◆ **WHAT THIS TASK INVOLVES**
The following data needs to be repeated exactly, with all images excluded.

◆ **DATA SHOWN**
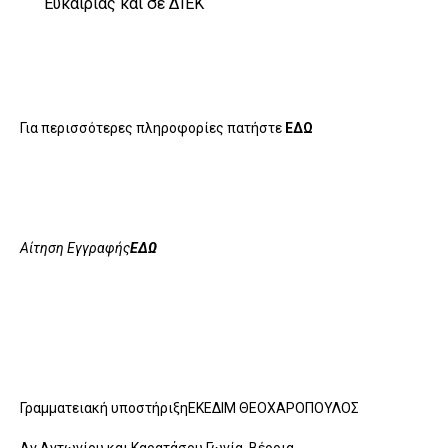
Ευκαιρίας και σε ΔΙΕΚ
Για περισσότερες πληροφορίες πατήστε
ΕΔΩ
Αίτηση Εγγραφής
ΕΔΩ
Γραμματειακή υποστήριξηΕΚΕΔΙΜ ΘΕΟΧΑΡΟΠΟΥΛΟΣ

◆ **OUTPUT OF THE EXERCISE**
Ευκαιρίας και σε ΔΙΕΚ
Για περισσότερες πληροφορίες πατήστε
ΕΔΩ
Αίτηση Εγγραφής
ΕΔΩ
Γραμματειακή υποστήριξηΕΚΕΔΙΜ ΘΕΟΧΑΡΟΠΟΥΛΟΣ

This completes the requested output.